### Provided entries

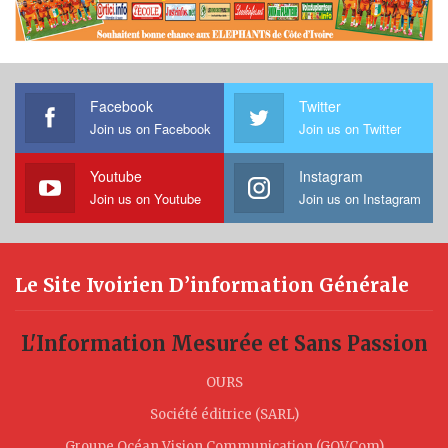
Facebook
Twitter
Join us on Facebook
Join us on Twitter
Youtube
Instagram
Join us on Youtube
Join us on Instagram
Le Site Ivoirien D’information Générale
L'Information Mesurée et Sans Passion
OURS
Société éditrice (SARL)
Groupe Océan Vision Communication (GOVCom)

######

● **How to complete this task**
From the entries, report every line in which the string "Join" occurs.

● **Exercise answer**
Join us on Facebook
Join us on Twitter
Join us on Youtube
Join us on Instagram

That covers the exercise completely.